La última batalla de AMLO

Alberto Aguirre | OPINIÓN

Quedan 35 semanas a la presidencia de Andrés Manuel López Obrador. Después se irá a La Chingada. Antes, fiel a su estilo único de gobernar, el líder tabasqueño seguirá marcando la agenda setting… al margen de la restrictiva legislación electoral vigente.

Al arranque del último periodo ordinario de sesiones de la LXV Legislatura del Congreso de la Unión estaba por confirmarse si el Ejecutivo federal recurriría a su facultad para presentar como iniciativa preferente su paquete de 11 reformas constitucionales, que abarcan el nuevo sistema de pensiones y la redefinición del aparato institucional de contrapesos.

La oposición ha decidido no dejar que la Cuarta Transformación le arranque otra bandera y ha adelantado que no bloqueará la discusión sobre las pensiones. Su candidata presidencial y sus asesores priistas tal vez no conozcan o no han consultado el diccionarios sobre el populismo de Oxford. De haberlo hecho, no habría tomado esa ruta.

Nada raro, después de cinco años de diagnósticos erróneos. Sin distinguir entre lo que es el movimiento y el poder gobernante, los opositores a la Cuarta Transformación tampoco atinan, ante las implicaciones de la propuesta presidencial, que —en teoría— busca potenciar el derecho de los ciudadanos a participar, tanto en el poder informal de la creación de opinión, como en la designación formal de legisladores y los integrantes del Poder Judicial.

Hay amplia literatura para sostener que es inexacto tratar al populismo como equivalente a los “movimientos sociales”, los movimientos de protesta o “lo popular”. El populismo como movimiento es distinto al populismo como poder dentro del Estado. La hostilidad imperante hacia el pluralismo de partidos, los principios de la democracia constitucional y la división de poderes son la ratificación de muchos tratados de teoría política.

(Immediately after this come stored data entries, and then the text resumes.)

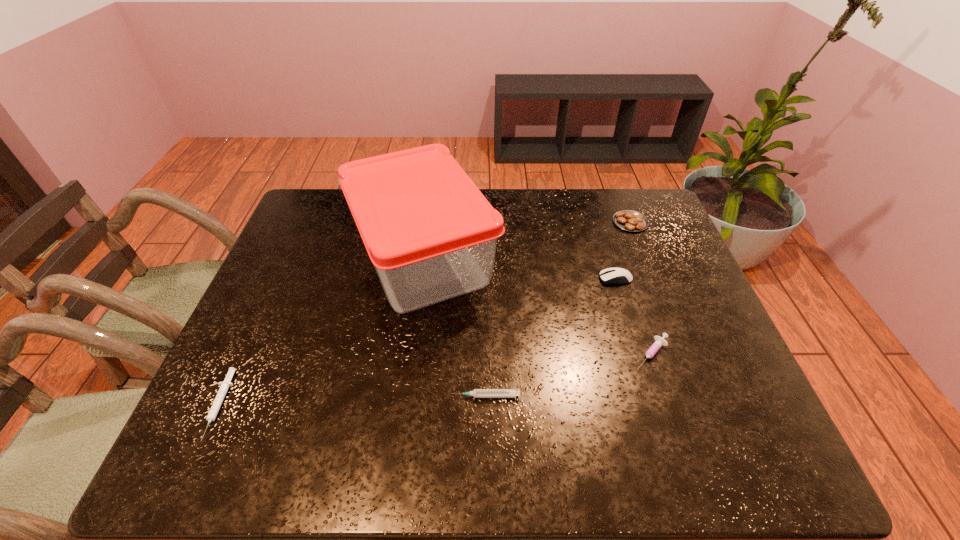 Where is `syringe identified as the second closest to the rightmost syringe`? syringe identified as the second closest to the rightmost syringe is located at coordinates (224, 386).

Locate an element on the screen. The height and width of the screenshot is (540, 960). syringe that is the closest to the tray is located at coordinates (477, 393).

At what (x,y) coordinates should I click in order to perform the action: click on vacant space that satisfies the following two spatial constraints: 1. on the back side of the mouse; 2. on the left side of the pastry. Please return your answer as a coordinate pair (x, y). Looking at the image, I should click on (598, 222).

Locate an element on the screen. The width and height of the screenshot is (960, 540). vacant space that satisfies the following two spatial constraints: 1. on the back side of the rightmost syringe; 2. on the right side of the shortest object is located at coordinates (243, 354).

Locate an element on the screen. free space that satisfies the following two spatial constraints: 1. on the back side of the pastry; 2. on the right side of the shortest object is located at coordinates (302, 222). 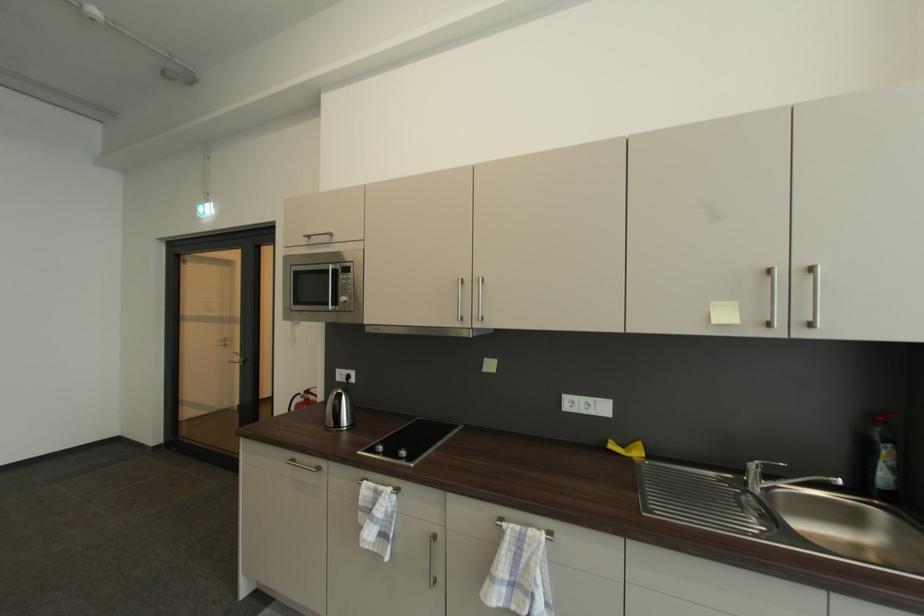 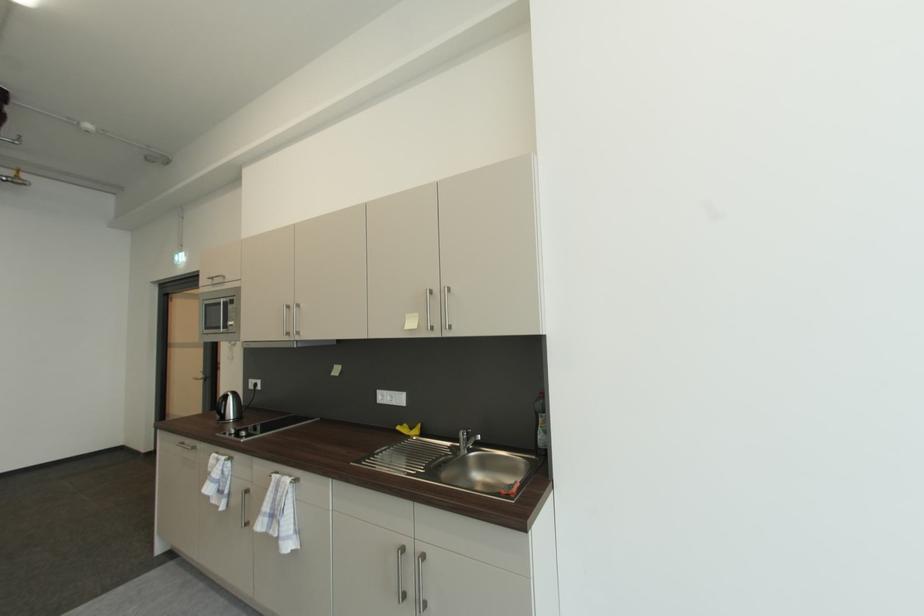 The point at (x=344, y=403) is marked in the first image. Where is the corresponding point in the second image?

(227, 402) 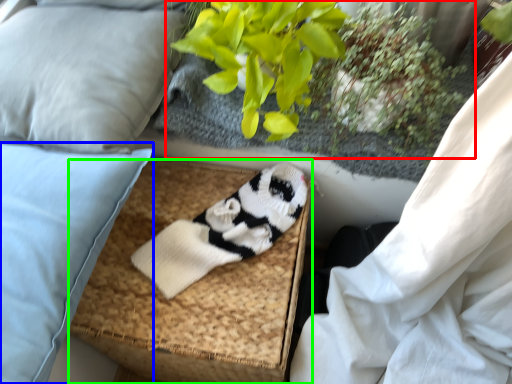 Question: Which object is positioned closest to floral arrangement (highlighted by a red box)? Select from pillow (highlighted by a blue box) and footrest (highlighted by a green box).

Choices:
 (A) pillow
 (B) footrest

Answer: (B) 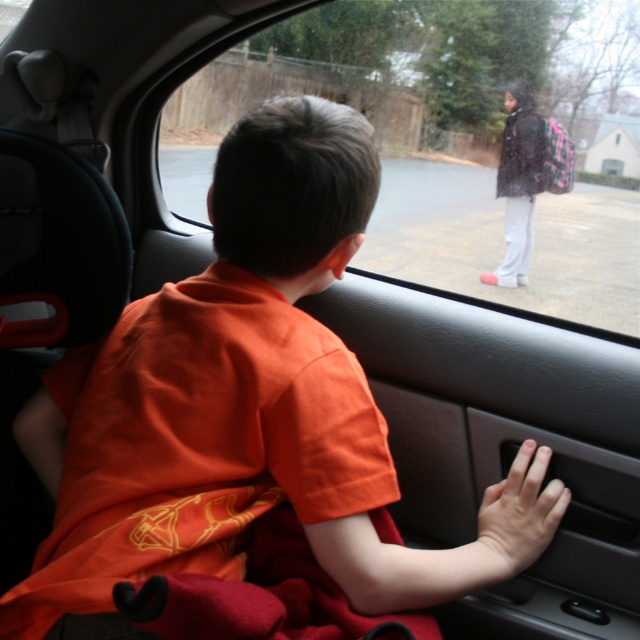 Question: Can you confirm if smooth skin hand at lower right is bigger than dark matte jacket at upper right?

Choices:
 (A) yes
 (B) no

Answer: (B)

Question: Among these points, which one is nearest to the camera?

Choices:
 (A) (497, 464)
 (B) (509, 257)
 (C) (481, 35)
 (D) (483, 536)

Answer: (D)

Question: Does transparent glass car window at center have a greater width compared to smooth skin hand at lower right?

Choices:
 (A) yes
 (B) no

Answer: (A)

Question: Among these objects, which one is farthest from the camera?

Choices:
 (A) dark matte jacket at upper right
 (B) transparent glass car window at center

Answer: (A)

Question: Which object appears farthest from the camera in this image?

Choices:
 (A) smooth skin hand at lower right
 (B) black matte car door handle at lower right
 (C) dark matte jacket at upper right

Answer: (C)

Question: Is transparent glass car window at center in front of black matte car door handle at lower right?

Choices:
 (A) no
 (B) yes

Answer: (A)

Una (no) obviedad: el populismo es inherentemente hostil a los mecanismos y, en última instancia, a los valores, comúnmente asociados con el constitucionalismo, a saber: las restricciones a la voluntad de la mayoría, los controles y equilibrios, y la protección de las minorías. Detrás de este supuesto anti-institucionalismo está otro lugar común: la creencia (falsa) de que los populistas rechazan la “representación” y en su lugar optan por la “democracia directa”.

¿El populismo es contrario al constitucionalismo?

Los académicos que luego se convirtieron en autoridades electorales —léase José Woldenberg, Lorenzo Córdova, Ciro Murayama y otros estudiosos de Norberto Bobbio y la Escuela de Turín— saben que en su fase como poder gobernante, el populismo engendra a gobiernos que buscan construir un mayoritarismo extremo con las reglas democráticas vigentes. Una nueva Constitución no estuvo en la hoja de ruta de la Cuarta Transformación.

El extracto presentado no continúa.